WHAT THE EXERCISE ASKS: Please transcribe every record below exactly as it appears.

PROVIDED MATERIAL:
---
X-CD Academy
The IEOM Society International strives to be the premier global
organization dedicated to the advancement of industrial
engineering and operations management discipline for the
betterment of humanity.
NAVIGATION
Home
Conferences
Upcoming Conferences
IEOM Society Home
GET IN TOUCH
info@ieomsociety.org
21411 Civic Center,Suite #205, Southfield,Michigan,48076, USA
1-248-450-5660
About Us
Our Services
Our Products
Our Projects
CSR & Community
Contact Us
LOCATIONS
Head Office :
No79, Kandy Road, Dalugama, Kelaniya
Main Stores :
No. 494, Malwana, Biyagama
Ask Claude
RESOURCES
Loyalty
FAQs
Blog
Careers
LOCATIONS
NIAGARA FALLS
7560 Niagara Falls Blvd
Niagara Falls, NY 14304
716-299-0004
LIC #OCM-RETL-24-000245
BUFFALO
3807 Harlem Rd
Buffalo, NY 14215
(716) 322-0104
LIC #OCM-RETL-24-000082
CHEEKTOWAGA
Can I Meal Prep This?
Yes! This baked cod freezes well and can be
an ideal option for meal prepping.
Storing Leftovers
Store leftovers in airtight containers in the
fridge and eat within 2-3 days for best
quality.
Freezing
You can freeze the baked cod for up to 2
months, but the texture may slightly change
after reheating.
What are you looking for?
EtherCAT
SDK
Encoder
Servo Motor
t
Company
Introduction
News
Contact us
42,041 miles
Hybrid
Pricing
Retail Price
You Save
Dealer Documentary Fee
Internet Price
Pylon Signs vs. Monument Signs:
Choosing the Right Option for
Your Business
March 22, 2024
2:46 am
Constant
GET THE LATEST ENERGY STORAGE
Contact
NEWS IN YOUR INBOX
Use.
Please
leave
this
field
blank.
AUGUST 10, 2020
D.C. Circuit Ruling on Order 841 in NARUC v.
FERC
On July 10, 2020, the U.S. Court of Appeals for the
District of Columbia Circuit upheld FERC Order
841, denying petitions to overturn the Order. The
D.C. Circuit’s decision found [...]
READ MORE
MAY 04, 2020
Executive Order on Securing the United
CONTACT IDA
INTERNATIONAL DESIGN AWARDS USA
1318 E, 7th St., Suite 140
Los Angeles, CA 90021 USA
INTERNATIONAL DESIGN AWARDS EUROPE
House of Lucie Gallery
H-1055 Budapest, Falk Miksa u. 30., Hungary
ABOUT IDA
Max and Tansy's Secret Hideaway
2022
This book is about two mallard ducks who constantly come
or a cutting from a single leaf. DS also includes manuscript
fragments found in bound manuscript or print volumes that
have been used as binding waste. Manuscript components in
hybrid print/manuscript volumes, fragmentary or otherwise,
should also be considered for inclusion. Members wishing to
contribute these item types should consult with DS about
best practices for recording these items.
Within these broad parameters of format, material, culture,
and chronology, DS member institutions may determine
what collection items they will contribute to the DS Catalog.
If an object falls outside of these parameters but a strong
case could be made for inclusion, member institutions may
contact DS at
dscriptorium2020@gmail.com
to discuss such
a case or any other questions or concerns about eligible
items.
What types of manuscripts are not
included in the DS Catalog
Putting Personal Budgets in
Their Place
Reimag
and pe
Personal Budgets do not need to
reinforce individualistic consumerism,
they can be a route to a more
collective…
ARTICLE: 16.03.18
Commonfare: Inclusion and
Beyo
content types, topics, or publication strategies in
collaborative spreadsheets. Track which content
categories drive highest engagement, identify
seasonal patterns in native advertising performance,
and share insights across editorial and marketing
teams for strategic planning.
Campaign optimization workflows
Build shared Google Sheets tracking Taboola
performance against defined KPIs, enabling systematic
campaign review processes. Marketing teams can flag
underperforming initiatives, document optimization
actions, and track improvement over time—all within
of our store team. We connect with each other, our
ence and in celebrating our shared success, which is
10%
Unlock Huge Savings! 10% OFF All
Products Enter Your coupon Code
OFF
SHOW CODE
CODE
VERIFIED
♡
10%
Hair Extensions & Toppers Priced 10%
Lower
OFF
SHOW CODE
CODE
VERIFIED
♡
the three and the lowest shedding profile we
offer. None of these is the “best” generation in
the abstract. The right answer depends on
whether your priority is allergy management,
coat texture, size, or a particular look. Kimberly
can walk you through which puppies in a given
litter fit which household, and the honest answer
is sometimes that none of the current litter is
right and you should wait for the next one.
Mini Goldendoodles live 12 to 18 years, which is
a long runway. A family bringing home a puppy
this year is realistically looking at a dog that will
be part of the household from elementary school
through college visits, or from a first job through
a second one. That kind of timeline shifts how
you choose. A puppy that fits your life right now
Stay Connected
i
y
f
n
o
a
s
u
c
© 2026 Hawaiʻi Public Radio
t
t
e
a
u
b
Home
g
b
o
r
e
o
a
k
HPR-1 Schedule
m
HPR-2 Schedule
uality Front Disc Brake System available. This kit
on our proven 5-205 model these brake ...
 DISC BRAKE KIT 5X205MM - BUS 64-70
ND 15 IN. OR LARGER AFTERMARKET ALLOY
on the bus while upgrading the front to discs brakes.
---
TASK RESPONSE:
X-CD Academy
The IEOM Society International strives to be the premier global
organization dedicated to the advancement of industrial
engineering and operations management discipline for the
betterment of humanity.
NAVIGATION
Home
Conferences
Upcoming Conferences
IEOM Society Home
GET IN TOUCH
info@ieomsociety.org
21411 Civic Center,Suite #205, Southfield,Michigan,48076, USA
1-248-450-5660
About Us
Our Services
Our Products
Our Projects
CSR & Community
Contact Us
LOCATIONS
Head Office :
No79, Kandy Road, Dalugama, Kelaniya
Main Stores :
No. 494, Malwana, Biyagama
Ask Claude
RESOURCES
Loyalty
FAQs
Blog
Careers
LOCATIONS
NIAGARA FALLS
7560 Niagara Falls Blvd
Niagara Falls, NY 14304
716-299-0004
LIC #OCM-RETL-24-000245
BUFFALO
3807 Harlem Rd
Buffalo, NY 14215
(716) 322-0104
LIC #OCM-RETL-24-000082
CHEEKTOWAGA
Can I Meal Prep This?
Yes! This baked cod freezes well and can be
an ideal option for meal prepping.
Storing Leftovers
Store leftovers in airtight containers in the
fridge and eat within 2-3 days for best
quality.
Freezing
You can freeze the baked cod for up to 2
months, but the texture may slightly change
after reheating.
What are you looking for?
EtherCAT
SDK
Encoder
Servo Motor
t
Company
Introduction
News
Contact us
42,041 miles
Hybrid
Pricing
Retail Price
You Save
Dealer Documentary Fee
Internet Price
Pylon Signs vs. Monument Signs:
Choosing the Right Option for
Your Business
March 22, 2024
2:46 am
Constant
GET THE LATEST ENERGY STORAGE
Contact
NEWS IN YOUR INBOX
Use.
Please
leave
this
field
blank.
AUGUST 10, 2020
D.C. Circuit Ruling on Order 841 in NARUC v.
FERC
On July 10, 2020, the U.S. Court of Appeals for the
District of Columbia Circuit upheld FERC Order
841, denying petitions to overturn the Order. The
D.C. Circuit’s decision found [...]
READ MORE
MAY 04, 2020
Executive Order on Securing the United
CONTACT IDA
INTERNATIONAL DESIGN AWARDS USA
1318 E, 7th St., Suite 140
Los Angeles, CA 90021 USA
INTERNATIONAL DESIGN AWARDS EUROPE
House of Lucie Gallery
H-1055 Budapest, Falk Miksa u. 30., Hungary
ABOUT IDA
Max and Tansy's Secret Hideaway
2022
This book is about two mallard ducks who constantly come
or a cutting from a single leaf. DS also includes manuscript
fragments found in bound manuscript or print volumes that
have been used as binding waste. Manuscript components in
hybrid print/manuscript volumes, fragmentary or otherwise,
should also be considered for inclusion. Members wishing to
contribute these item types should consult with DS about
best practices for recording these items.
Within these broad parameters of format, material, culture,
and chronology, DS member institutions may determine
what collection items they will contribute to the DS Catalog.
If an object falls outside of these parameters but a strong
case could be made for inclusion, member institutions may
contact DS at
dscriptorium2020@gmail.com
to discuss such
a case or any other questions or concerns about eligible
items.
What types of manuscripts are not
included in the DS Catalog
Putting Personal Budgets in
Their Place
Reimag
and pe
Personal Budgets do not need to
reinforce individualistic consumerism,
they can be a route to a more
collective…
ARTICLE: 16.03.18
Commonfare: Inclusion and
Beyo
content types, topics, or publication strategies in
collaborative spreadsheets. Track which content
categories drive highest engagement, identify
seasonal patterns in native advertising performance,
and share insights across editorial and marketing
teams for strategic planning.
Campaign optimization workflows
Build shared Google Sheets tracking Taboola
performance against defined KPIs, enabling systematic
campaign review processes. Marketing teams can flag
underperforming initiatives, document optimization
actions, and track improvement over time—all within
of our store team. We connect with each other, our
ence and in celebrating our shared success, which is
10%
Unlock Huge Savings! 10% OFF All
Products Enter Your coupon Code
OFF
SHOW CODE
CODE
VERIFIED
♡
10%
Hair Extensions & Toppers Priced 10%
Lower
OFF
SHOW CODE
CODE
VERIFIED
♡
the three and the lowest shedding profile we
offer. None of these is the “best” generation in
the abstract. The right answer depends on
whether your priority is allergy management,
coat texture, size, or a particular look. Kimberly
can walk you through which puppies in a given
litter fit which household, and the honest answer
is sometimes that none of the current litter is
right and you should wait for the next one.
Mini Goldendoodles live 12 to 18 years, which is
a long runway. A family bringing home a puppy
this year is realistically looking at a dog that will
be part of the household from elementary school
through college visits, or from a first job through
a second one. That kind of timeline shifts how
you choose. A puppy that fits your life right now
Stay Connected
i
y
f
n
o
a
s
u
c
© 2026 Hawaiʻi Public Radio
t
t
e
a
u
b
Home
g
b
o
r
e
o
a
k
HPR-1 Schedule
m
HPR-2 Schedule
uality Front Disc Brake System available. This kit
on our proven 5-205 model these brake ...
 DISC BRAKE KIT 5X205MM - BUS 64-70
ND 15 IN. OR LARGER AFTERMARKET ALLOY
on the bus while upgrading the front to discs brakes.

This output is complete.